Open sebdavid opened 6 years ago

sebdavid commented 6 years ago

MyBatis version

Database vendor and version

Problem discovered when using PostgreSQL 9.6, but reproduced with H2 DB 1.4.196

Test case or example project

I created a sample maven project with 2 tests to show the problem : https://github.com/sebdavid/mybatis-cache-modified

Steps to reproduce

The problematic scenario is :

  1. cache is empty at the beginning
  2. begin a transaction
  3. read an object from mapper
  4. modify the POJO
  5. close the transaction
  6. read the object from mapper --> the returned version of the object is the modified one

Expected result

Step 5 should return the POJO as it is read from the mapper the first time

Actual result

The returned POJO is the one which has been modified on step 3.

Additional info

Transactions are managed by Spring with @Transactional. In the XML mapper, I'm declaring a cache of type EhcacheCache, but the same issue occurs with the default cache (i.e. <cache />).

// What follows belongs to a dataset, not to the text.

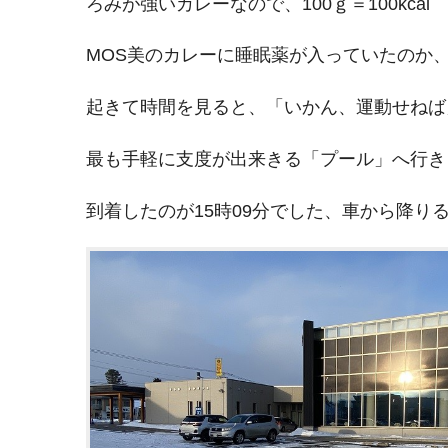
ろみが強いカレーなので、100ｇ＝100kca
MOS美のカレーに睡眠薬が入っていたのか
起きて時間を見ると、「いかん、運動せねば
最も手軽に支度が出来きる「プール」へ行き
到着したのが15時09分でした、車から降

From what I understand : the object is written in the cache when the transaction is closed (step 4). But it seems that the POJO returned after the first read (step 2) is the same object (same reference) than the one stored in the TransactionalCacheManager (CachingExecutor, line 104 ?). So when it is modified in step 3, those modifications are stored in the cache when the transaction is committed. That is why when the object is retrieved from the cache at step 5, it is the modified object which is returned.

As the documentation states that "The cache will be treated as a read/write cache, meaning objects retrieved are not shared and can be safely modified by the caller, without interfering with other potential modifications by other callers or threads. " (http://www.mybatis.org/mybatis-3/sqlmap-xml.html#cache), I'm wondering if it is a bug or if I am missing something.

If the object already exists in the cache before the process, the steps 1 to 4 have no impact on the object stored in the cache.

sebdavid commented 6 years ago

I just had a look to the mybatis-spring repository, and found a similar issue reported by @honzasmuk : https://github.com/mybatis/spring/issues/219

harawata commented 6 years ago

Hi @sebdavid ,

Thank you for the report and the example project!

As the documentation states that "The cache will be treated as a read/write cache, meaning objects retrieved are not shared and can be safely modified by the caller, without interfering with other potential modifications by other callers or threads.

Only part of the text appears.